With so many chipsets and brands of storage controllers on current Athlon 64 boards, we standardized on Anand’s storage benchmark, first described in Q2 2004 Desktop Hard Drive Comparison: WD Raptor vs the World, as a standard means of measuring disk controller performance. To refresh your memory, the iPeak test was designed to measure "pure" hard disk performance, and in this case, we kept the hard drive as consistent as possible while varying the hard drive controller. The idea is to measure the performance of a hard drive controller with a consistent hard drive. We played back Anand’s raw files that recorded I/O operations when running a real world benchmark - the entire Winstone 2004 suite. Intel's IPEAK utility was then used to play back the trace of all the IO operations that take place during a single run of Business Winstone 2004 and MCC Winstone 2004. To try to isolate performance difference to the controllers that we were testing, we used Seagate 7200.7 model SATA and IDE hard drives for all tests.

iPeak gives a mean service time in milliseconds; in other words, the average time that each drive took to fulfill each IO operation. In order to make the data more understandable, we report the scores as an average number of IO operations per second so that higher scores translate into better performance. This number should not be used to report hard disk performance as it is just the number of IO operations completed in a second.

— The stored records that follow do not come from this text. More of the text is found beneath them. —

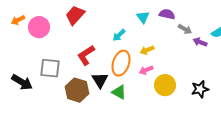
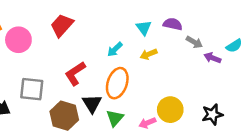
yellow arrow: (147, 50) -> (149, 54), moved
pink arrow: (146, 70) -> (147, 123), moved
green triangle: (119, 92) -> (115, 118), turned 42

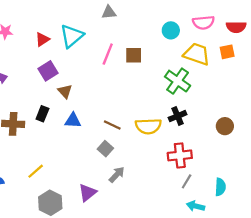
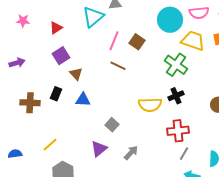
cyan circle: (171, 30) -> (170, 20), size x1.6
cyan triangle: (72, 36) -> (93, 17), moved
brown square: (134, 55) -> (137, 42), turned 35
brown line: (112, 125) -> (118, 66), moved
gray arrow: (117, 175) -> (131, 153), moved
purple triangle: (87, 193) -> (99, 149), moved

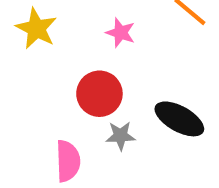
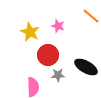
yellow star: (36, 28) -> (30, 32), moved

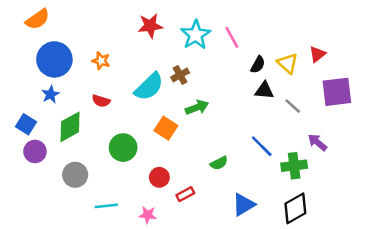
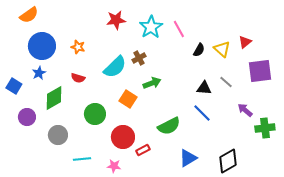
black triangle: (264, 91) -> (204, 88), moved
blue square: (26, 124) -> (14, 86), moved
green semicircle: (219, 163) -> (169, 126), size x1.6
green cross: (294, 166) -> (265, 128), moved
red circle: (159, 177) -> (123, 137), size x1.5

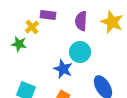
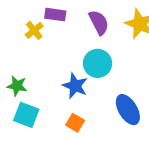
purple semicircle: (81, 21) -> (99, 22), turned 150
green star: (19, 44) -> (17, 86), moved

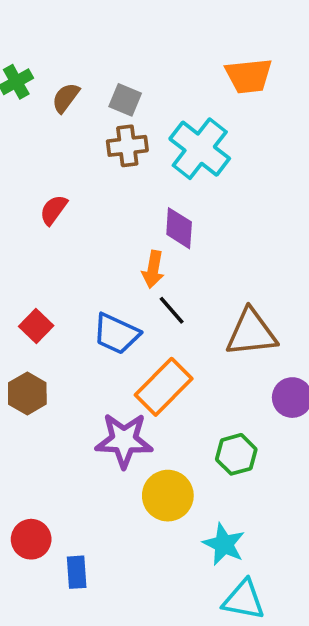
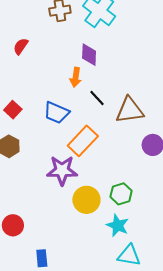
black line: (172, 310) -> (97, 98), moved
green hexagon: (236, 454) -> (121, 194), moved
blue rectangle: (77, 572) -> (42, 258), moved

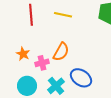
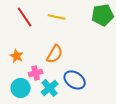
red line: (31, 15) -> (25, 17), turned -30
pink cross: (42, 63) -> (36, 73), moved

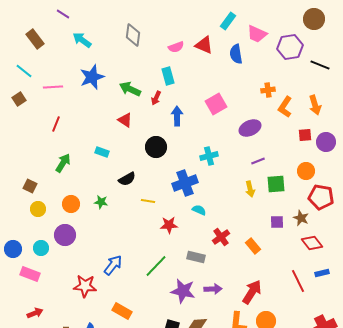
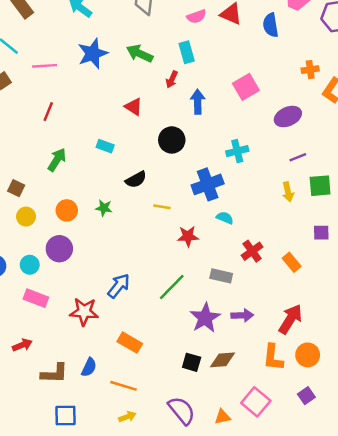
green arrow: (130, 89) -> (140, 53), moved
pink rectangle: (30, 274) -> (36, 298), moved
purple star: (183, 291) -> (205, 318), turned 30

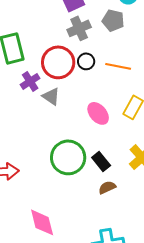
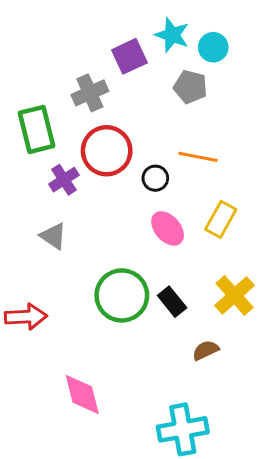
gray cross: (79, 28) -> (90, 93), moved
black circle: (86, 61) -> (155, 178), moved
gray triangle: (51, 96) -> (53, 236), moved
brown semicircle: (107, 187) -> (206, 350), moved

However, the scores are useful for comparing “pure” performance of the storage controllers in this case.

iPeak Business Winstone Hard Disk I/O

iPeak MM Content Creation Hard Disk I/O

The ULi is a really excellent performer in iPeak tests, with performance in league with the ATI SB450 that we recently tested in our Sapphire motherboard review. The ULi M1567 was among the highest iPeak measurements that we have yet seen in IDE and on-board SATA. While the SATA controller of the ULi 1567 is not the SATA 2 used by the NVIDIA nForce4, its performance is even faster than nF4 when running our stock SATA drive.

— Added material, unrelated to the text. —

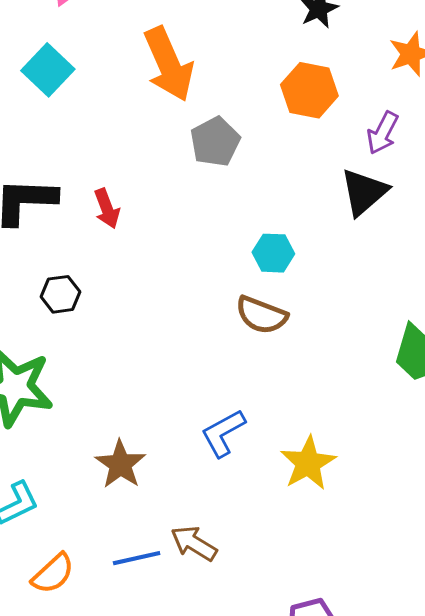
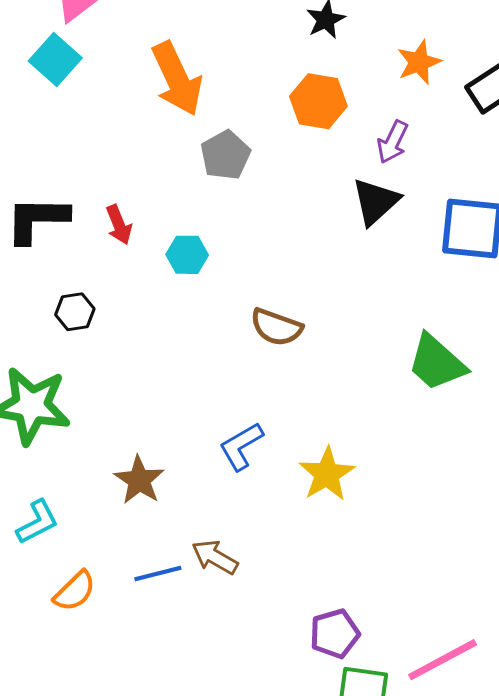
cyan square: (48, 70) -> (55, 59), moved
cyan hexagon: (273, 253) -> (187, 255), moved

In past benchmarking, IDE has provided the slowest IO performance in this roundup. However, ULi and ATI IDE break that trend, with IDE performance being the best that we have measured since we have been testing with iPeak.

There are no additional SATA/SATA2 controllers on the ULi M1695 Reference Board 2, but for IDE or SATA disk storage, the ULi M1567 delivers outstanding storage performance.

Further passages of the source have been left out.